Ryan Lochte: "My last Olympics, I had a girlfriend — big mistake." (Photo by Andrew Weber/US PRESSWIRE)
The Olympics are providing 100,000 condoms for use by athletes. It's easy to see why.
The biggest takeaway from the highly entertaining ESPN the Magazine piece on sex in the Olympic village is that if you want to have fun as an Olympian, be single.
“My last Olympics, I had a girlfriend — big mistake,” swimmer Ryan Lochte says. “Now I’m single, so London should be really good. I’m excited.”
Former U.S. soccer player Judy Foudy remembers the village cafeteria, where she would “graze over our food for hours watching all the eye candy, wondering why I got married.”
How much sex will there be among Olympians? Lochte guesses that 70% to 75% of Olympians will hook up, and the organizers are prepared by having 100,000 condoms on hand in the village. The best bodies? Swimmers and water polo players, according to one U.S. female athlete, while another called male gymnasts “lovable little Ewoks.”
This is not surprising, given that the Olympics are comprised mainly of young, super-fit athletes bursting with sexual energy and surrounded by the buff and the beautiful. Said former American javelin thrower Breaux Greer:
On the way to practice fields, “the girls are in skimpy panties and bras, the dudes in underwear, so you see what everybody is working with from the jump. Even if their face is a 7, their body is a 20.”

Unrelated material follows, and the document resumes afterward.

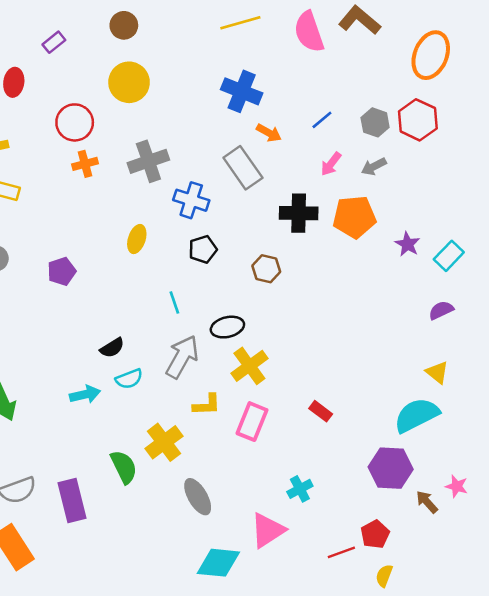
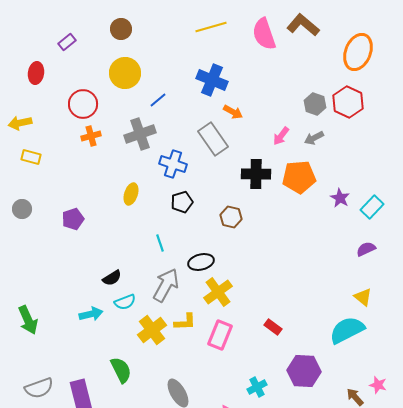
blue line: (322, 120) -> (158, 100), moved
yellow cross: (164, 442) -> (152, 330), moved
purple hexagon: (391, 468) -> (304, 371), moved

The article by Sam Alipour, worth reading in its entirety, does not get into the obstacles facing gay athletes, or whether it’s as easy for them to hook up in the village. Is there an underground scene or do gays and lesbians have to score online or at clubs? There is, though, one anecdote from Greg Louganis:
At the 1976 Montreal Games, three-time Olympic diver and four-time gold medalist Greg Louganis, appearing in his first Olympics at age 16, developed a kinship with the boys on the Soviet Union diving team and soon found himself partying in their rooms. “Once events were over, our entire diet was caviar, vodka and Russian champagne. It was crazy,” Louganis says. He was particularly struck by the Russians’ sense of sexual liberation. “Culturally, they’re more openly affectionate toward each other, which I just drank up, since I was still discovering who I was. But I had my eyes on one Soviet. I’d curl up in his lap; we’d hug and cuddle. I felt so protected.” It didn’t progress beyond that, Louganis says. “He was hooking up with one of the other male divers on the team” — not to mention married.
For the first time, NBC will be streaming online every minute of every event live. I have a suggestion for the network — put cameras in village bedrooms, charge for access, call it “Olympics After Dark” and rights fees recouped.